Progressive Lower Extremity Pain

Author Affiliations
  • 1Division of Vascular Surgery, Northwestern University Feinberg School of Medicine, Chicago, Illinois

Copyright 2016 American Medical Association. All Rights Reserved. Applicable FARS/DFARS Restrictions Apply to Government Use.
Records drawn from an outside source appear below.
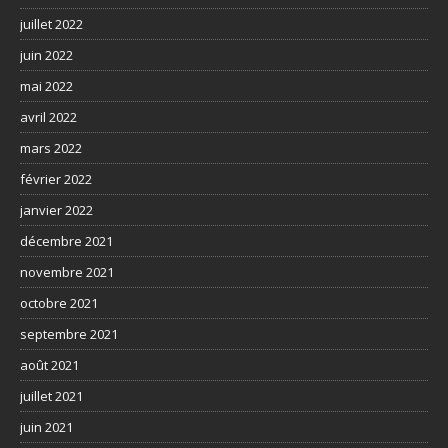
juillet 2022
juin 2022
mai 2022
avril 2022
mars 2022
février 2022
janvier 2022
décembre 2021
novembre 2021
octobre 2021
septembre 2021
août 2021
juillet 2021
juin 2021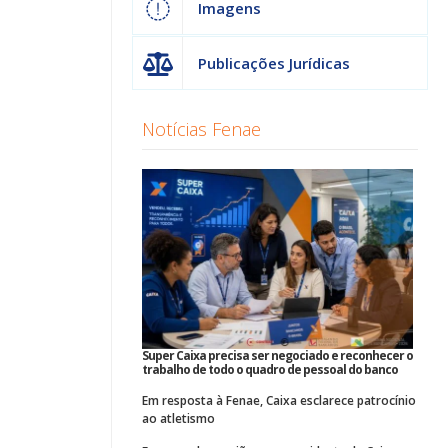
Imagens
Publicações Jurídicas
Notícias Fenae
Super Caixa precisa ser negociado e reconhecer o
trabalho de todo o quadro de pessoal do banco
Em resposta à Fenae, Caixa esclarece patrocínio
ao atletismo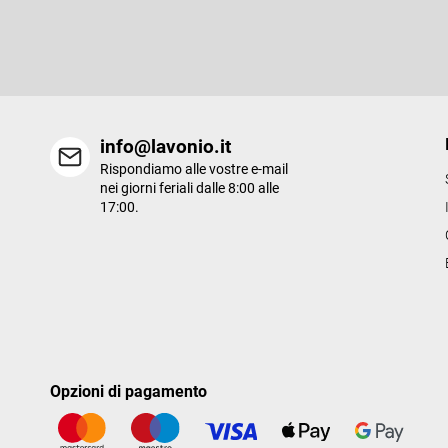
i
Inserite il vostro indirizzo e-mail e vi invieremo informazioni sui n
p
prodotti del nostro e-shop.
a
g
i
n
a
info@lavonio.it
Rispondiamo alle vostre e-mail
nei giorni feriali dalle 8:00 alle
17:00.
Opzioni di pagamento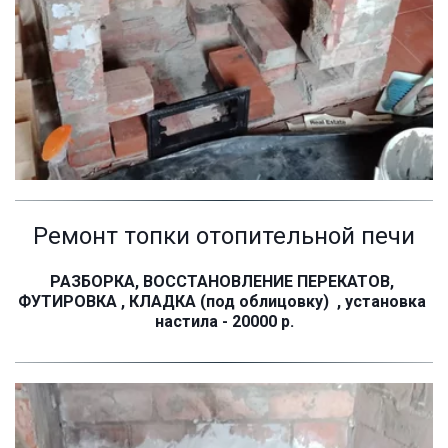
Ремонт топки отопительной печи
РАЗБОРКА, ВОССТАНОВЛЕНИЕ ПЕРЕКАТОВ, 
ФУТИРОВКА , КЛАДКА (под облицовку)  , установка 
настила - 20000 р.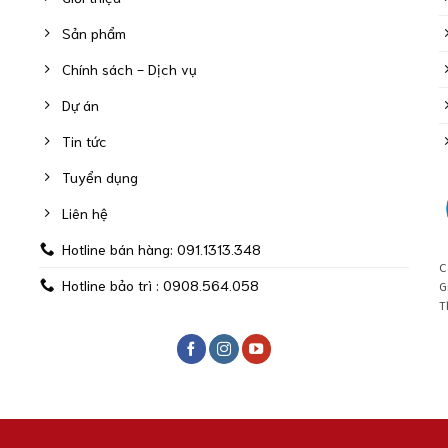
Sản phẩm
Chính sách - Dịch vụ
Dự án
Tin tức
Tuyển dụng
Liên hệ
Hotline bán hàng: 091.1313.348
C
Hotline bảo trì : 0908.564.058
G
T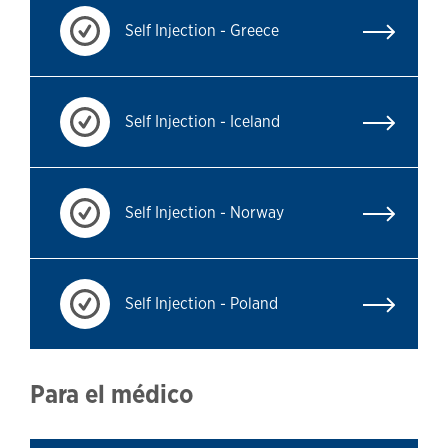
Self Injection - Greece
Self Injection - Iceland
Self Injection - Norway
Self Injection - Poland
Para el médico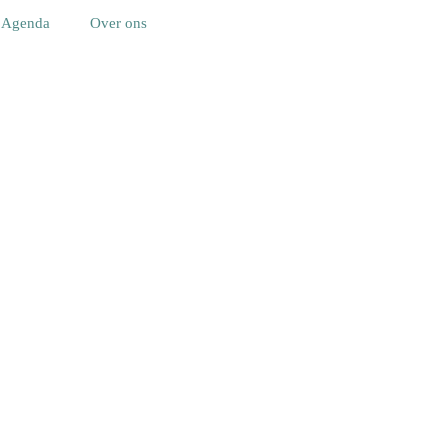
Agenda
Over ons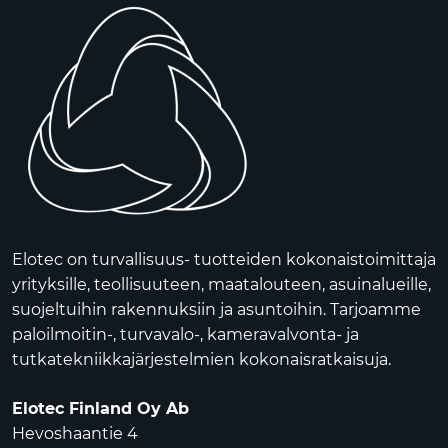
Elotec on turvallisuus- tuotteiden kokonaistoimittaja
yrityksille, teollisuuteen, maatalouteen, asuinalueille,
suojeltuihin rakennuksiin ja asuntoihin. Tarjoamme
paloilmoitin-, turvavalo-, kameravalvonta- ja
tutkatekniikkajärjestelmien kokonaisratkaisuja.
Elotec Finland Oy Ab
Hevoshaantie 4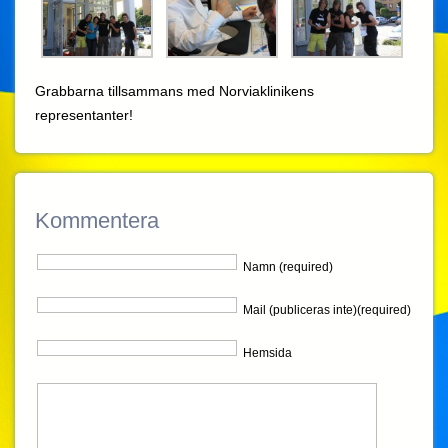
Grabbarna tillsammans med Norviaklinikens
representanter!
Kommentera
Namn (required)
Mail (publiceras inte)(required)
Hemsida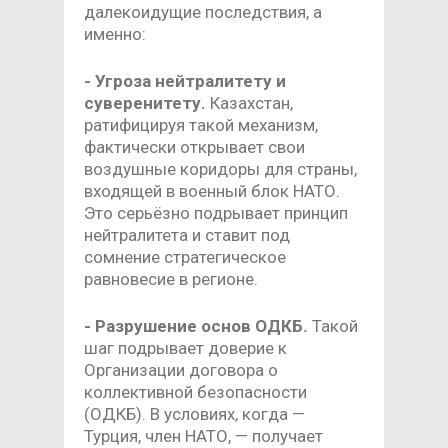
далекоидущие последствия, а
именно:
- Угроза нейтралитету и
суверенитету.
Казахстан,
ратифицируя такой механизм,
фактически открывает свои
воздушные коридоры для страны,
входящей в военный блок НАТО.
Это серьёзно подрывает принцип
нейтралитета и ставит под
сомнение стратегическое
равновесие в регионе.
- Разрушение основ ОДКБ.
Такой
шаг подрывает доверие к
Организации договора о
коллективной безопасности
(ОДКБ). В условиях, когда —
Турция, член НАТО, — получает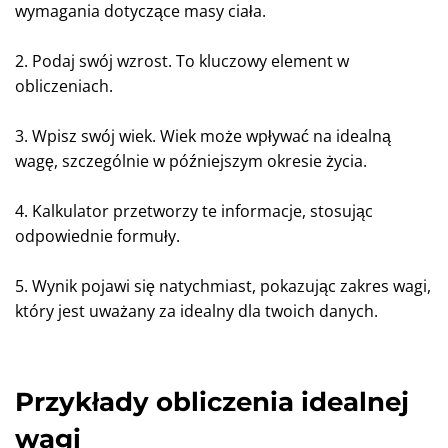
wymagania dotyczące masy ciała.
2. Podaj swój wzrost. To kluczowy element w
obliczeniach.
3. Wpisz swój wiek. Wiek może wpływać na idealną
wagę, szczególnie w późniejszym okresie życia.
4. Kalkulator przetworzy te informacje, stosując
odpowiednie formuły.
5. Wynik pojawi się natychmiast, pokazując zakres wagi,
który jest uważany za idealny dla twoich danych.
Przykłady obliczenia idealnej
wagi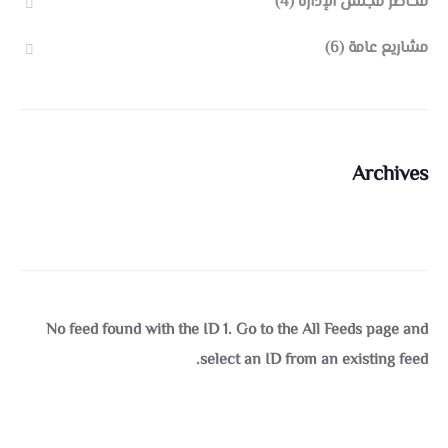
محاضر مجلس الإدارة
(4)
مشاريع عامة
(6)
Archives
No feed found with the ID 1. Go to the
All Feeds page
and
select an ID from an existing feed.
JAMA Surg. 2016;151(1):81-82. doi:10.1001/jamasurg.2015.1478

A 39-year-old active woman presented with a progressive 6-month history of bilateral lower extremity pain after walking 1 block or ascending a flight of stairs. The pain was aching, relieved with rest, and primarily in her buttocks and thighs bilaterally. The patient denied history of prior abdominal or lower extremity surgery, trauma, or cardiovascular problems. Review of systems and family history revealed nothing remarkable. Physical examination revealed normal sinus rhythm and normal blood pressure. She had no abdominal tenderness and no palpable masses. Femoral pulses were weakly palpable and symmetric, and pedal pulses were not palpable. Laboratory findings were unremarkable except for an elevated erythrocyte sedimentation rate (ESR) (34 mm/h). Blood and urine cultures were negative. Noninvasive arterial flow studies demonstrated an ankle brachial index of 0.60 on the right and 0.62 on the left with biphasic waveforms in the femoral, popliteal, and tibial vessels. Subsequent magnetic resonance angiography (MRA) of the chest, abdomen, and pelvis showed mild stenosis of bilateral subclavian arteries and an abnormal-appearing infrarenal aorta (Figure 1).